Placing President Trump in the company of only presidents Andrew Johnson, Richard Nixon and Bill Clinton, the House Judiciary Committee voted to impeach the 45th president on abuse of power and obstruction articles. Trump can hate-tweet, and House Republicans can rant and lie all they want, but Trump, after what is expected to be a near straight party-line vote in the full House next week, will have gotten his one line in history: “Trump was impeached for abusing his office to pressure a foreign nation to influence a presidential election in his favor and for obstructing Congress’s investigation of the same.”
Politicians’ and civil servants’ entire careers will be defined by this episode. Rep. Adam B. Schiff (D-Calif.) skillfully led the investigation into abuse of Trump’s office, presenting an airtight case to the House. Likewise: Fiona Hill, Marie Yovanovitch, William B. Taylor Jr., David Holmes and other dedicated and fearless foreign policy officials risked personal abuse and career suicide to expose a lawless and corrupt president.
Conversely, former national security adviser John Bolton will be remembered not for his inconsequential tenure as national security adviser but for personal cowardice in refusing to come forward to testify. Minority Leader Kevin McCarthy (R-Calif.) and his crew of clownish colleagues will be remembered, if at all, for making a mockery of constitutional government, lying shamelessly and enabling Russian-backed conspiracy theories.

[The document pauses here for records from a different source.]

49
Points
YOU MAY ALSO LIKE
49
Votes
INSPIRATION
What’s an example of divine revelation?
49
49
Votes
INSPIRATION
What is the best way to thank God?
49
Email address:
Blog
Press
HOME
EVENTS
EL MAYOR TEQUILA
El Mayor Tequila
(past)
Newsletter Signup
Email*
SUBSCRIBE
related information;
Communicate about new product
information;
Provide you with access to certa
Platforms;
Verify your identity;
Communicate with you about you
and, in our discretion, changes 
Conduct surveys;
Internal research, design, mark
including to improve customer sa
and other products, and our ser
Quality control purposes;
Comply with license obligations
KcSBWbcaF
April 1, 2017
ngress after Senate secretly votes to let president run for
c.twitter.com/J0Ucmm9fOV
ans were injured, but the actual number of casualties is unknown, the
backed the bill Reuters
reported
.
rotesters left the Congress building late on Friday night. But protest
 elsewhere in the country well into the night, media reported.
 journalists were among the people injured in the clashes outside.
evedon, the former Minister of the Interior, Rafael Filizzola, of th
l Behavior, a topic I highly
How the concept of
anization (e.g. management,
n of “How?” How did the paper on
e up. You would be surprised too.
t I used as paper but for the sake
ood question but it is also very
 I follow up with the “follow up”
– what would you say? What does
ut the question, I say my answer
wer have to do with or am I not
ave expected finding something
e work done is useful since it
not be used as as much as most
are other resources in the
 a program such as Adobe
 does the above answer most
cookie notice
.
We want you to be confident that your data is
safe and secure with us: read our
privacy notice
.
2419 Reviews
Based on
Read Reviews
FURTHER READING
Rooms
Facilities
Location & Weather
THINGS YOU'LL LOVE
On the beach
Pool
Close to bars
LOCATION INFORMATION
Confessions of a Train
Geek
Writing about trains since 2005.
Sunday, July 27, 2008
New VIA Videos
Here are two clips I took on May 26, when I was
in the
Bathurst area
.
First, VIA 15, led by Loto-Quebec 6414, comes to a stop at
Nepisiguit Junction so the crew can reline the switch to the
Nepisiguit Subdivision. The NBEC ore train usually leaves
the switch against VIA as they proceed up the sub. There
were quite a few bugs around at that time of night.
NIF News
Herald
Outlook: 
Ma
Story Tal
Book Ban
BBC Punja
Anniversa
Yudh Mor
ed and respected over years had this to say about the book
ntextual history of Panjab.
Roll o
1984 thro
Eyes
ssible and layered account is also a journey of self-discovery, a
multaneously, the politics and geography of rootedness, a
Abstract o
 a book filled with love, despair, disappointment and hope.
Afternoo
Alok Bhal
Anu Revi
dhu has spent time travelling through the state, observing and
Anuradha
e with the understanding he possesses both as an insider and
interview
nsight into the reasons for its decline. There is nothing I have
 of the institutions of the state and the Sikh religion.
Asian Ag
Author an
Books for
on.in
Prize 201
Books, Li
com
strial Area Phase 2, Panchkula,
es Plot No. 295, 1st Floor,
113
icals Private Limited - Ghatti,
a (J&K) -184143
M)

For the Republican Party, this episode is, we can only hope, the final nail in a party that has become a mouthpiece for foreign propaganda and an anti-democratic enabler of a corrupt president. We arrived at this point because Republicans rejected character as a qualification for president; Republicans joined in Trump’s assault on facts; Republicans attacked and smeared the intelligence community; Republicans refused to hold Trump accountable for obstruction of Robert S. Mueller III’s Russia investigation in Russian interference in the 2016 election; and Republicans refused to find fault and perhaps agree on a lesser penalty than impeachment. Without a willing and deceitful right-wing media and “useful idiots” in the House Republican caucus, we would not now be facing the ordeal of impeachment.
Impeachment is not, as some commentators have suggested, designed to “resolve” the matter or provide national catharsis. It is meant to establish, if only for history, that there is a line no president shall cross. It is a flashing red light to future presidents: Do not go there.
It is fitting I suppose that Senate Majority Leader Mitch McConnell (R-Ky.) is already colluding with the White House to conduct a sham Senate trial in which witnesses will be prevented from testifying. McConnell hammers the last nail in the coffin of the Senate’s reputation when, without hesitation nor any concern for the institution and in the role of the trial juror’s foreman, he plots with the defendant to promulgate rules that ensure the least amount of fuss in the march to their predetermined outcome. One could argue that this is no trial at all and that a subsequent Senate, if Trump is — God forbid — reelected, would be entitled to declare a mistrial and proceed with a full, fair and complete trial on the merits.
Anyone not intoxicated by the brew of Fox News-Breitbart-Federalist-Sinclair-talk radio conspiracy theories, out-and-out lies and hysteria would, after only a few minutes of viewing the past two days of House Judiciary Committee proceedings, conclude that one party is utterly unfit to hold office and is collectively off its rocker. The other, however imperfectly, is attempting to lay down a marker, to conduct constitutional hygiene and to leave bread crumbs for history that lead to the conclusion: This was the most corrupt president in history who violated his oath and betrayed his country.
Trump and the GOP’s fate will be decided at the ballot box less than 11 months from now. If after all this the electorate is so reckless as to reelect Trump, then the experiment in constitutional democracy may come to be declared a failure. Trump’s statement of imperial power — “Article II allows me to do whatever I want” — could be the guiding principle of a new autocracy.
I remain still optimistic that a sane, sober, decent and minimally informed majority will send Trump and the GOP packing. The 2018 midterm results give me hope that Trump has awakened a slumbering citizenry that still knows right from wrong and facts from lies. Those who still love democracy, constitutional government, the rule of law and the promise of a multiracial and multiethnic democracy had better choose a Democratic nominee wisely and then work like hell to elect him or her. The alternative is unimaginable.